Rural school systems often enroll relatively small numbers of students distributed over large geographic areas.

They often have trouble recruiting and retaining teachers, and most are far from institutions, like universities, that may be helpful partners in school improvement efforts.

Even an educational intervention that has been backed by the highest quality of peer-reviewed research may not work in a rural school system if it was tested in an urban or suburban district with different strengths and challenges, superintendents say.

“There’s a lack of rural research in certain areas,” said Allen Pratt, the executive director of the National Rural Education Association at the University of Tennessee at Chattanooga. “Not every school is equipped the same way, and not every community is equipped the same way. It can become an equity issue.”

Research and Reality

That gap between what’s deemed successful in research and what’s possible in reality has long been known to rural school leaders and advocates, but their concerns have taken on new weight as states work to implement ESSA, the federal education law that replaced the No Child Left Behind Act in 2015.

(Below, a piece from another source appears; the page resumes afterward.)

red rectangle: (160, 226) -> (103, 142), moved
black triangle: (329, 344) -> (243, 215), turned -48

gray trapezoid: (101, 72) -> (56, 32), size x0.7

ESSA requires states to flag schools for improvement under several categories related to academic acheivement and graduation rates. Under the law, states must use at least 7 percent of their Title I funding—which is a big pot of money targeted at schools with large enrollments of low-income students—to fund school-improvement efforts.

ESSA gives schools and districts broad flexibility in the turnaround approach they select, but it requires that those efforts meet federal regulations for what is considered “evidence-based” and they must be designed with input from families and community members.

Rural districts with schools flagged for improvement last year had to thread the needle by finding approaches that satisfied their state’s interpretation of the federal evidence requirements while also showing promise that they could fit their situations.

For example, broad, aggressive strategies that rely on replacing ineffective teachers aren’t realistic in a small school system that struggles to recruit educators to begin with, said Jason Bell, the secondary supervisor for Polk County Schools in Tennessee.

Bell’s district enrolls about 2,400 students spread over a 442-square-mile area that is bisected by the Cherokee National Forest. Teachers and principals often wear multiple hats, sometimes taking on additional support duties in their schools.

“In our rural district, we probably have 25 percent of our teachers who also drive buses,” Bell said. “For us, it means a lot more to improve the teachers we have and to improve instruction.”

So when Polk County’s middle school was identified for targeted improvement, the district looked for a professional development provider that would help its teachers learn to better differentiate instructional approaches to meet each student’s needs. In addition to research, Bell and his colleagues relied on testimonies from other rural districts that the approach had been successful in their schools.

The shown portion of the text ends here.